◆ **Exercise prompt**
A faithful copy of the entries is needed, one that leaves out the pictures.

§

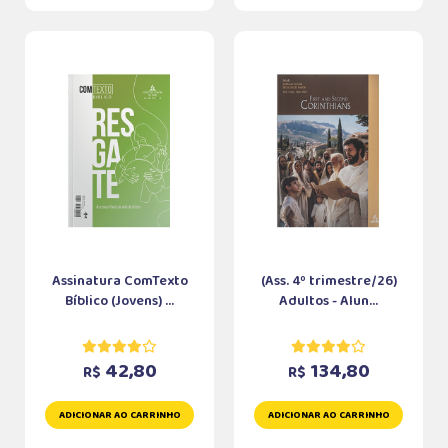
Assinatura ComTexto
(Ass. 4º trimestre/26)
Bíblico (Jovens) ...
Adultos - Alun...
42,80
134,80
R$
R$
ADICIONAR AO CARRINHO
ADICIONAR AO CARRINHO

§

◆ **Problem solution**
Assinatura ComTexto
(Ass. 4º trimestre/26)
Bíblico (Jovens) ...
Adultos - Alun...
42,80
134,80
R$
R$
ADICIONAR AO CARRINHO
ADICIONAR AO CARRINHO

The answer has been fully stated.